• Aim of the exercise
From the material below, return every line that includes "Wartapolitan".

----

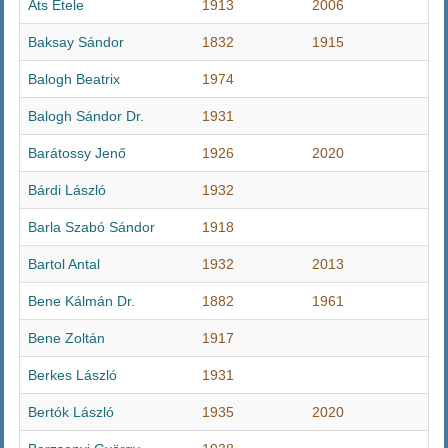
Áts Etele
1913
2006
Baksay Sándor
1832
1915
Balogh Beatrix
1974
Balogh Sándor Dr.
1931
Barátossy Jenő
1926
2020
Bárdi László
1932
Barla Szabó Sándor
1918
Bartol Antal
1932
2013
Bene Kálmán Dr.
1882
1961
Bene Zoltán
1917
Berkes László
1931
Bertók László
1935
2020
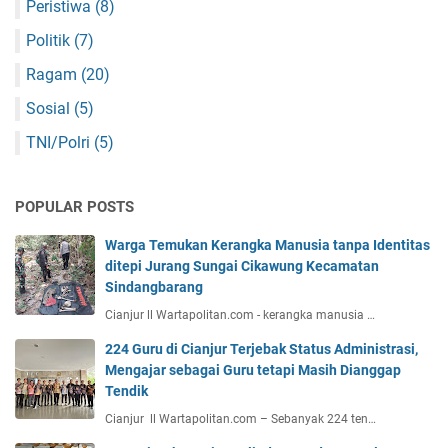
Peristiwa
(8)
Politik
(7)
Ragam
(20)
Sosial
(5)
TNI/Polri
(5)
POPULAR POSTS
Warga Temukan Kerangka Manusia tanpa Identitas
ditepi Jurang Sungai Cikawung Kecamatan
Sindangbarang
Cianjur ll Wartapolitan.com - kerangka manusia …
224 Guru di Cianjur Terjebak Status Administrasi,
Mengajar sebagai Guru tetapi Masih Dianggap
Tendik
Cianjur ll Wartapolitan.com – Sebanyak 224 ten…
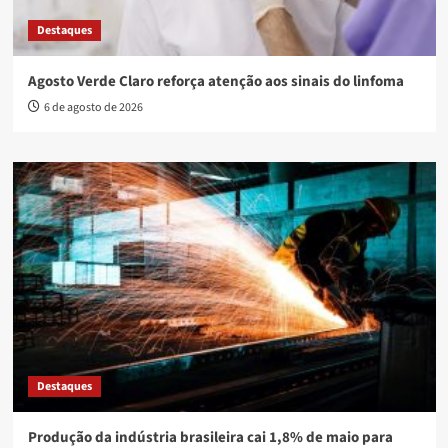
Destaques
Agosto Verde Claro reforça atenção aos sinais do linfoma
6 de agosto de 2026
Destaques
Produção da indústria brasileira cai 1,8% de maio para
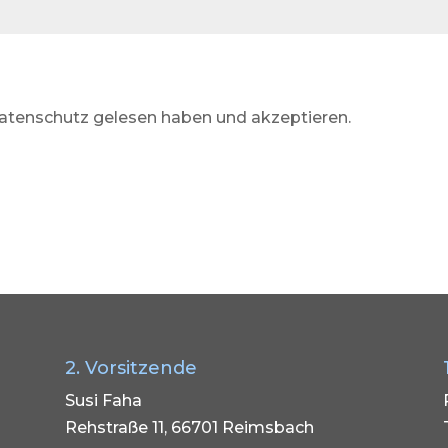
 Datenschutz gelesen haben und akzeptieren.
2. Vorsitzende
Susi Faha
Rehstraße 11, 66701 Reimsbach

----

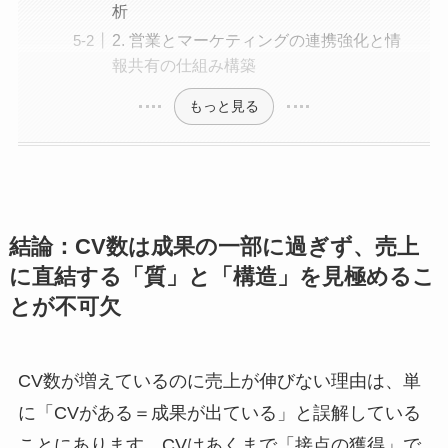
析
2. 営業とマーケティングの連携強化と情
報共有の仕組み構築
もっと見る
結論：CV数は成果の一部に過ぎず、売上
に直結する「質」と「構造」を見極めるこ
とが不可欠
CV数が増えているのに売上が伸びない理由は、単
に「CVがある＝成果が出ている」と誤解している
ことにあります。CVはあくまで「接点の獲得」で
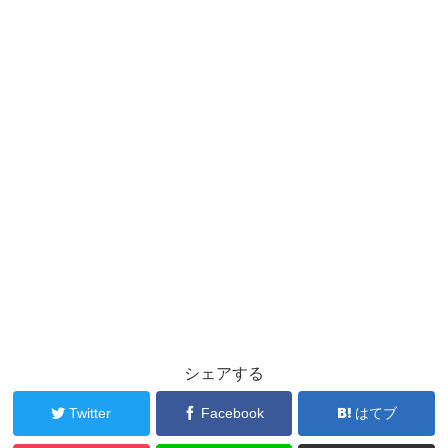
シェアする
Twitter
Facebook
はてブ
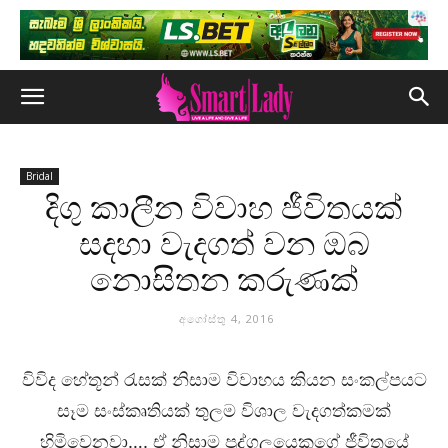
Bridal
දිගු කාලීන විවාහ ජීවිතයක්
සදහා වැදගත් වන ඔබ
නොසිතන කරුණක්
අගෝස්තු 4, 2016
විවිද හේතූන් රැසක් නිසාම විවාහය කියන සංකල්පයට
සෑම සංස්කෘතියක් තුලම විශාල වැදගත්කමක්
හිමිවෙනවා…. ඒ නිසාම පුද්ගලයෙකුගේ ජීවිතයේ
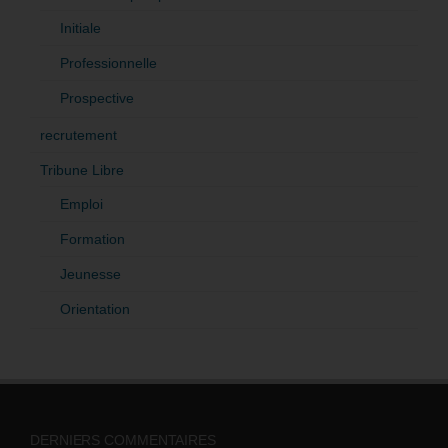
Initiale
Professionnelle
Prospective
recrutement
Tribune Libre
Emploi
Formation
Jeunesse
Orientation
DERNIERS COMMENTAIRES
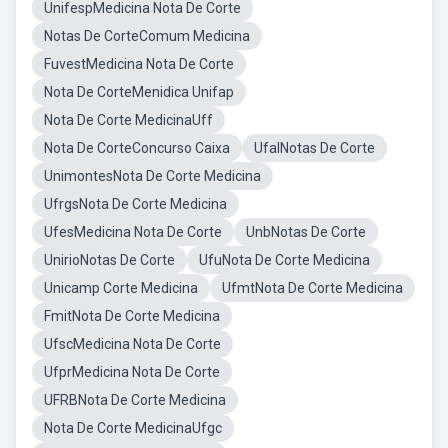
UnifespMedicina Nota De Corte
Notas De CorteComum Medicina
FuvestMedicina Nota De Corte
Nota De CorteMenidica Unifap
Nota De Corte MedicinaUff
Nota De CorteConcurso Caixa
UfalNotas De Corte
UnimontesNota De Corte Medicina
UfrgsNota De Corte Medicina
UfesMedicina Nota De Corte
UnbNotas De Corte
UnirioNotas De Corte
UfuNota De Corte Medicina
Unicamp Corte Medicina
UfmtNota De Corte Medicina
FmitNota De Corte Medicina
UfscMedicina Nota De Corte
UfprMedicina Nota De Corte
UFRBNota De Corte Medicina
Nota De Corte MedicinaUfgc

----

• Exercise answer
Cianjur ll Wartapolitan.com - kerangka manusia …
Cianjur ll Wartapolitan.com – Sebanyak 224 ten…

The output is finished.